The one I find most interesting is static sites. Hugo, Jekyll, Astro. Ship the model with the bundle, semantic search just works, no backend. That has been the missing piece for a lot of small documentation sites. If you have a few hundred pages of docs and no budget for a hosted vector search, until now your options were Algolia with its free tier limits, or lunr-style keyword search that breaks the moment someone phrases things differently than you wrote them. Ternlight sits in between. It costs nothing to run, lives in the page, and actually understands that "reset my password" and "I forgot my password" mean the same thing.

Where the tradeoffs land

I keep wanting to be careful here because small model stories have a tendency to get oversold. "Runs in browser" is a strong claim but the constraints are real. Max input is 128 tokens, so about 95 words. That is fine for a search query, a doc title, a paragraph, or a tweet. It is not fine for embedding whole long documents in one shot. You would chunk them first, same as you would with any embedding model.

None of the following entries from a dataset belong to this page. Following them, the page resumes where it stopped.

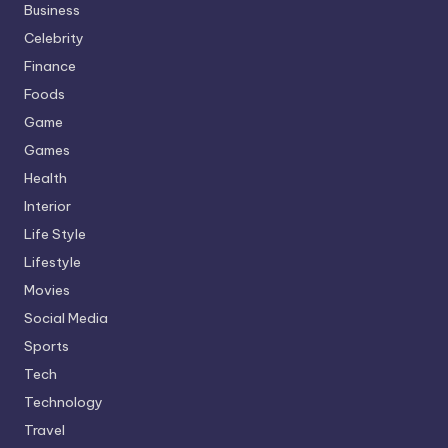
Business
Celebrity
Finance
Foods
Game
Games
Health
Interior
Life Style
Lifestyle
Movies
Social Media
Sports
Tech
Technology
Travel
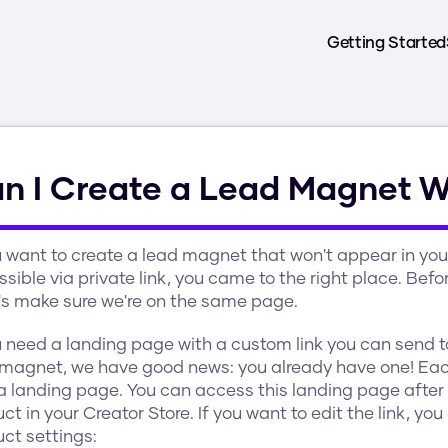
Getting Started
n I Create a Lead Magnet Wi
u want to create a lead magnet that won't appear in your 
sible via private link, you came to the right place. Bef
et's make sure we're on the same page.
u need a landing page with a custom link you can send t
 magnet, we have good news: you already have one! Eac
a landing page. You can access this landing page after 
ct in your Creator Store. If you want to edit the link, yo
ct settings:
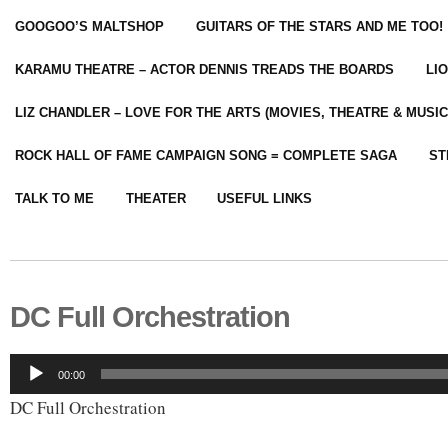
GOOGOO’S MALTSHOP
GUITARS OF THE STARS AND ME TOO!
KARAMU THEATRE – ACTOR DENNIS TREADS THE BOARDS
LI
LIZ CHANDLER – LOVE FOR THE ARTS (MOVIES, THEATRE & MUSIC
ROCK HALL OF FAME CAMPAIGN SONG = COMPLETE SAGA
ST
TALK TO ME
THEATER
USEFUL LINKS
DC Full Orchestration
Audio
00:00
Player
DC Full Orchestration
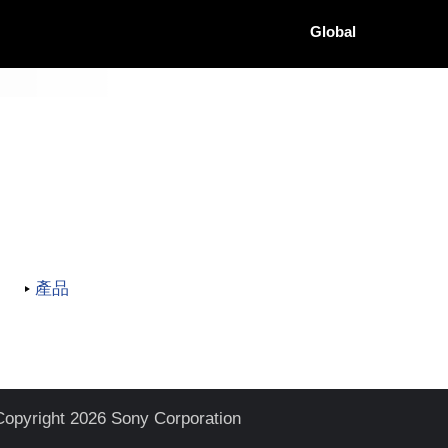
Global
產品
Copyright 2026 Sony Corporation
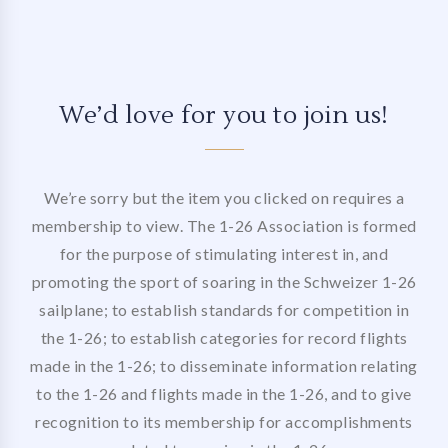
We’d love for you to join us!
We’re sorry but the item you clicked on requires a
membership to view. The 1-26 Association is formed
for the purpose of stimulating interest in, and
promoting the sport of soaring in the Schweizer 1-26
sailplane; to establish standards for competition in
the 1-26; to establish categories for record flights
made in the 1-26; to disseminate information relating
to the 1-26 and flights made in the 1-26, and to give
recognition to its membership for accomplishments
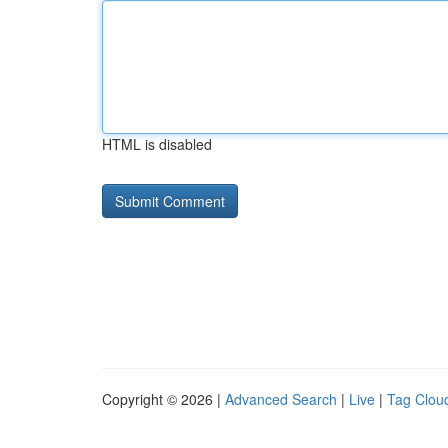
HTML is disabled
Copyright © 2026 |
Advanced Search
|
Live
|
Tag Clou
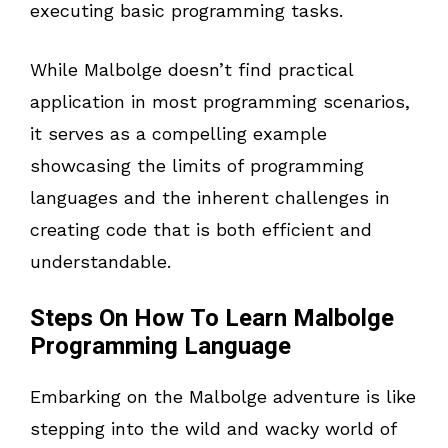
executing basic programming tasks.
While Malbolge doesn’t find practical
application in most programming scenarios,
it serves as a compelling example
showcasing the limits of programming
languages and the inherent challenges in
creating code that is both efficient and
understandable.
Steps On How To Learn Malbolge
Programming Language
Embarking on the Malbolge adventure is like
stepping into the wild and wacky world of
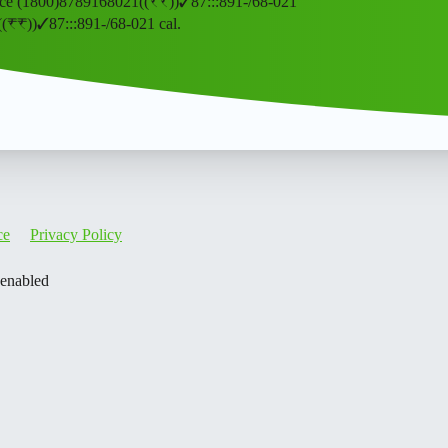
” service (1800)8789168021((₹₹))✓87:::891-/68-021
021((₹₹))✓87:::891-/68-021 cal.
ce
Privacy Policy
 enabled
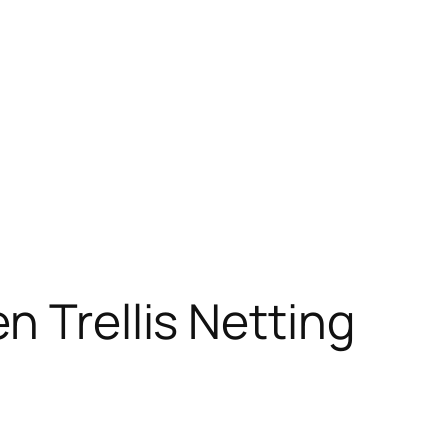
n Trellis Netting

The output is 384-dimensional. That is the same as MiniLM-L6. For a personal corpus of a few thousand items it works great. At hundreds of thousands of items the 384 dim starts to get crowded and recall suffers. That is not a Ternlight problem, it is a Small Model problem, and the fix is the same fix the big hosters use: re-rank with a second pass.

The architecture is small on purpose. Two transformer layers, d_model of 384 for the base or 256 for the mini, six or four attention heads. About 15 million parameters on the base tier. That is a tiny model. People on HN kept asking the right question, which is, okay but is it actually good. The answer is "good enough for these specific jobs and not for others."

What it is not is a replacement for a hosted embedding API on a serious IR workload. If you are doing enterprise search, if you have millions of documents, if you care about the last few percent of recall, keep using a bigger model. If you are building a documentation site, a desktop note-taking tool, a browser extension, a search box on a personal blog, or anything where the value is in not having a backend at all, this is the thing you have been waiting for whether you knew it or not.

Why I think this matters more than the size number

The 7 MB figure is what gets the clicks. The thing I think is actually new is the engineering combination.

Ternary weights have been around as an idea since BitNet. Quantization-aware training is older than that. Distilling a smaller student from a teacher is a well-trodden path. WASM SIMD is just WASM SIMD. The single-bundle packaging is a packaging decision. None of those are individually surprising.

What is surprising is that someone did all of them at once, for a model that people actually use, with parity tests, MIT licensing, working on five runtimes, and shipped it with a live demo and a benchmark table you can check. That is a lot of small details to get right. Each one in isolation is unglamorous. Stacked together they make a category of application dramatically cheaper to build.

The README ends with a note that there is "still tons of headroom for perf and quality improvements" and that the author is curious about other modalities, "specially generative use cases that fit the same tight constraints." Read that as: this is version 0.1.0 of something. If the bit-ternary WASM inference pattern catches on, the interesting follow-ups are not just slightly better sentence embeddings. They are small generative models that boot instantly and run locally. The embedding model is the proof of concept.

The repo is at github.com/soycaporal/ternlight and the live demo (fans and all) is at ternlight-demo.vercel.app. Both are worth clicking. The demo makes you feel the cost. The README makes you believe the cost was worth it.